Someone cleared his throat. Lexa turned and started at Salazar standing at her shoulder. Why did he like sneaking up on her? Just because she was in a dress didn’t make it safe to test her nerves. There were plenty of household items in the room she could turn into a weapon.
Lexa forced composure over her features and nodded to the duke. “Your Lordship.”
His cheek twitched and he held out a goblet of wine. She stared at it.
“Come now,” he said. “We are not enemies.”
If she left him standing there, holding two cups, people would begin to stare. Lexa snatched the goblet from him. Her fingers curled around it, itching to throw the wine back in his bushy face.
“I hope Sir Duram is well. I don’t see him here tonight.”
Salazar clucked. “Terrible what happened to his ship.”
Lexa curled her free hand into a fist. If the duke brought up dreamwalking, so help her, she’d deck him. Not at Taryn’s party.
He smirked and his voice dropped to a husky cadence. “Look at you, brimming with fury. It takes every ounce you have to hold it in, doesn’t it? What might it look like if you unleashed it?”

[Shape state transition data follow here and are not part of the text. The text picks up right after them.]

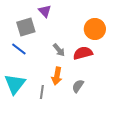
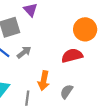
gray arrow: (59, 50) -> (24, 52), moved, turned -88

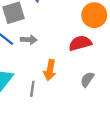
gray arrow: (24, 52) -> (29, 40), turned 40
gray semicircle: (67, 92) -> (87, 79), moved

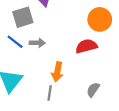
gray semicircle: (87, 79) -> (93, 90), moved
gray line: (32, 89) -> (50, 93), moved

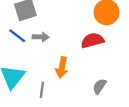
gray line: (50, 93) -> (42, 90), moved

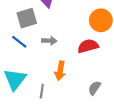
gray arrow: (41, 37) -> (49, 41), moved

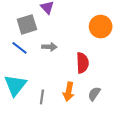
red semicircle: (88, 46) -> (82, 63), moved, turned 102
orange arrow: (60, 71) -> (69, 92), moved

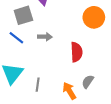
orange arrow: (69, 92) -> (69, 91), moved, turned 138

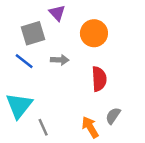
orange circle: (94, 17) -> (94, 33), moved
gray line: (38, 85) -> (43, 127), moved, turned -32

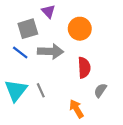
gray arrow: (60, 60) -> (51, 51), size x1.6
gray semicircle: (113, 116) -> (100, 90), moved
gray line: (43, 127) -> (41, 90), moved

The duke cocked his head, and in the slanted light his pupils took on a slight sheen. Oh lord, was the man drunk this early?

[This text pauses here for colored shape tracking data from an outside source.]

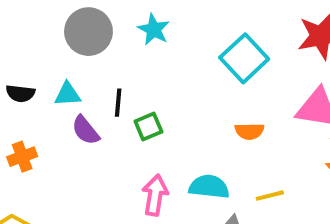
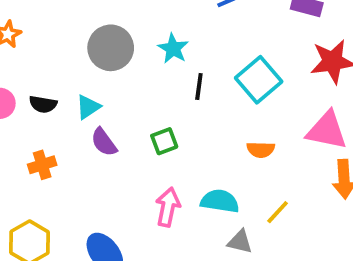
cyan triangle: (68, 94) -> (88, 107), turned -32
black line: (118, 103) -> (199, 87), moved
yellow line: (270, 196) -> (278, 212), turned -36

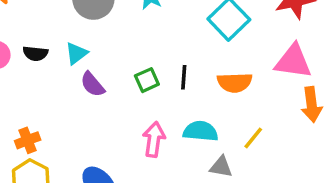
black line: (199, 87) -> (184, 77), moved
orange semicircle: (261, 150) -> (235, 82), size x1.4
orange cross: (42, 165) -> (28, 140), moved

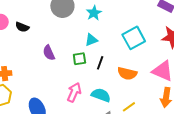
cyan triangle: (76, 53) -> (91, 40), moved

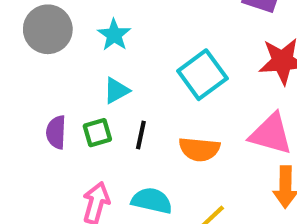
purple semicircle: (49, 53) -> (56, 132), moved, turned 35

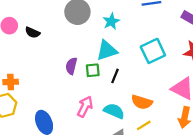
cyan triangle: (116, 91) -> (107, 50), size x1.5
orange semicircle: (199, 149) -> (142, 102), moved

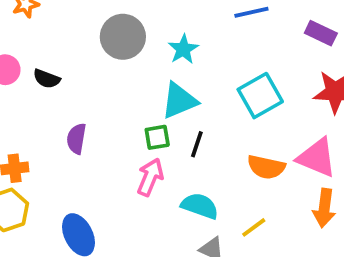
purple semicircle: (71, 66) -> (76, 139), moved
orange semicircle: (142, 102) -> (266, 167), moved
pink arrow: (85, 107) -> (150, 177), moved

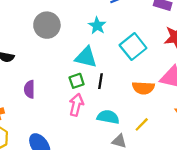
cyan star: (183, 49) -> (97, 26), moved
cyan triangle: (179, 101) -> (86, 57), turned 45

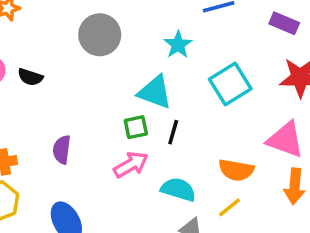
orange semicircle: (143, 88) -> (236, 170), moved
purple semicircle: (29, 89) -> (62, 150), moved
pink arrow: (76, 105) -> (131, 165), turned 40

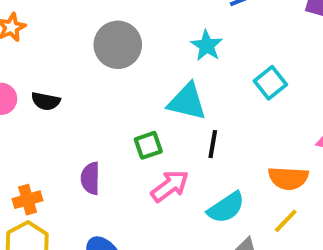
cyan square: (230, 84) -> (270, 83), size x0.7
green square: (136, 127) -> (148, 145), moved
cyan semicircle: (178, 189) -> (226, 208), turned 136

“Stormy eyes like the sea, a virago to tame the tempest, to crumble the peaks with molten passion. You would wash over the raiders like a squall and snuff them out in one breath.”
“Did you woo your wife with such poetry?” Lexa muttered.
“And a tongue that lashes like lightning!” he concluded with a grin, and tipped his goblet back to drain it.
Lexa pressed a hand over her face. Go away.
“Duke Salazar,” she ground out. “Where is your wife?”
He canted his gaze across the room to Duchess Colette. The woman wore a pomp and puffy gown of a quilt work of colors, hair wrapped on top of her head like a beehive. Her sharp eyes skewered Lexa standing next to her husband. Great, as though Lexa needed any more enemies.
Salazar sighed. “It is unfortunate I do not have a son for you.” He lifted furry brows at her. “You would make an intriguing wife.”
And he would make a fine specimen mounted on the wall. A gold plaque would read, “He pulled the tiger’s tail.”